Apple Computer Squashes Beatles
Apple Computer won an annoying, drawn-out courtroom battle against the Beatles when a judge ruled the company’s iTunes Music Store did not infringe on the trademark of Apple Corps, the Beatles umbrella organization.
Apple Corps argued the computer company had violated a 1991 trademark agreement by moving into the music business. Even though Apple Corps is pretty much irrelevant these days, they felt that they could extort money from Apple computer based on a prior agreement where Apple Computer was forced to shell out $25 million in an out-of-court settlement to avoid going to trial.
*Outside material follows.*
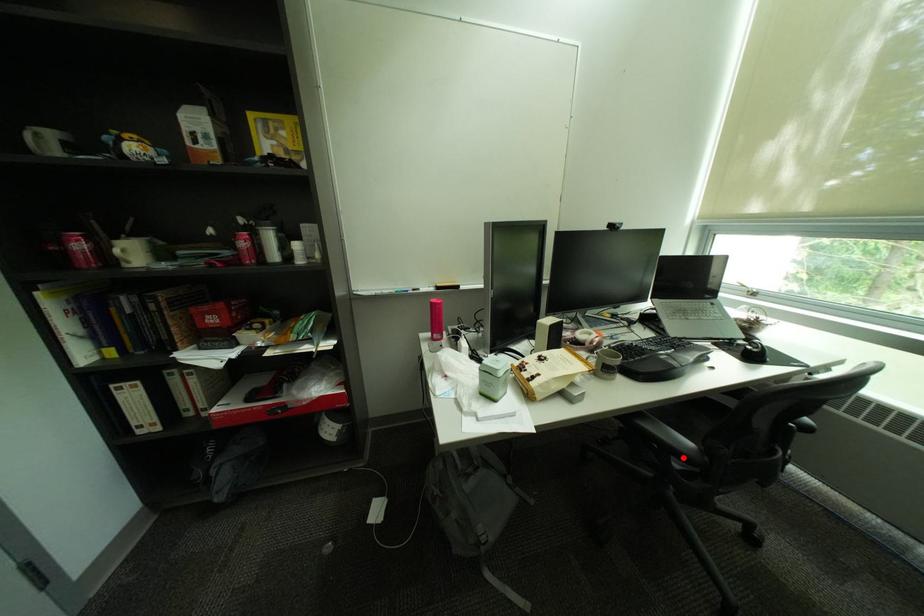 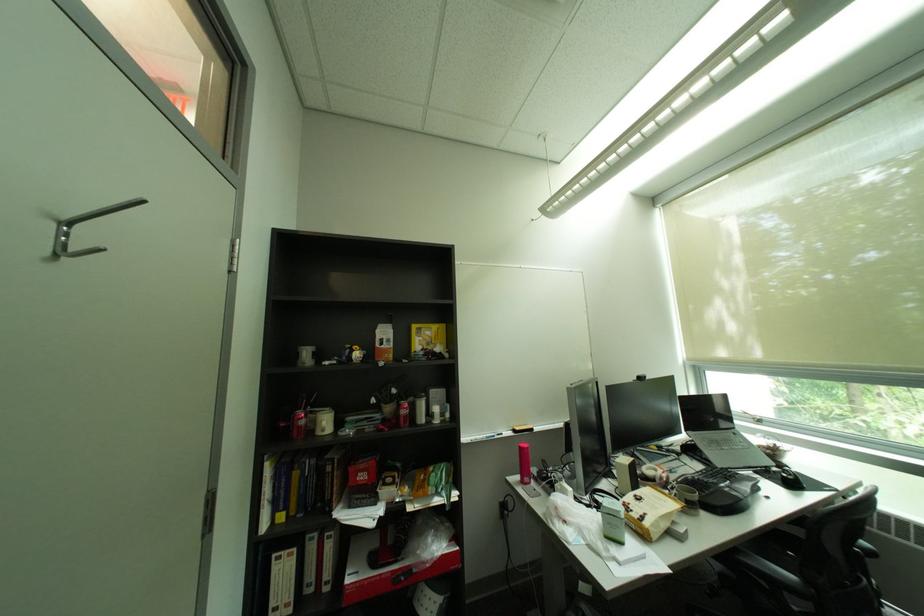 Where in the second image is the point corresponding to the highlighted location from the first image?

(796, 594)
Apple successfully argued that iTunes was primarily a data transmission service and permitted by the agreement.
“We are glad to put this disagreement behind us,” Apple Chief Executive Steve Jobs said. “We have always loved the Beatles, and hopefully we can now work together to get them on the iTunes Music Store.”
The Beatles are high-profile holdouts from Internet music services like iTunes, but it emerged during the trial that Apple Corps is preparing the band’s catalog to be sold online for the first time, according to a submission by Neil Aspinall, managing director of Apple Corps and a former Beatles road manager. A spokeswoman for Apple Corps said that no decision had been made on when the Beatles’ songs would be available to purchase online.
Apple Corps, owned by Paul McCartney, Ringo Starr, John Lennon’s widow Yoko Ono and the estate of George Harrison, has fought several courtroom battles with Apple Computer over their competing fruit-shaped logos.
“I find no breach of the trademark agreement has been demonstrated,” Mr Justice Mann said in his judgment on Monday. “The action therefore fails. I think the use of the apple logo is a fair and reasonable use of the mark in connection with the service,” Mann said, referring to a central argument of Apple Corps over the use of the Apple Computer logo within the iTunes Music Store.
The Future: Apple Corps said it would appeal the decision. But why?? Are the Beatles so desperate for money that they have to support the litigation economy. Utterly and totally lame.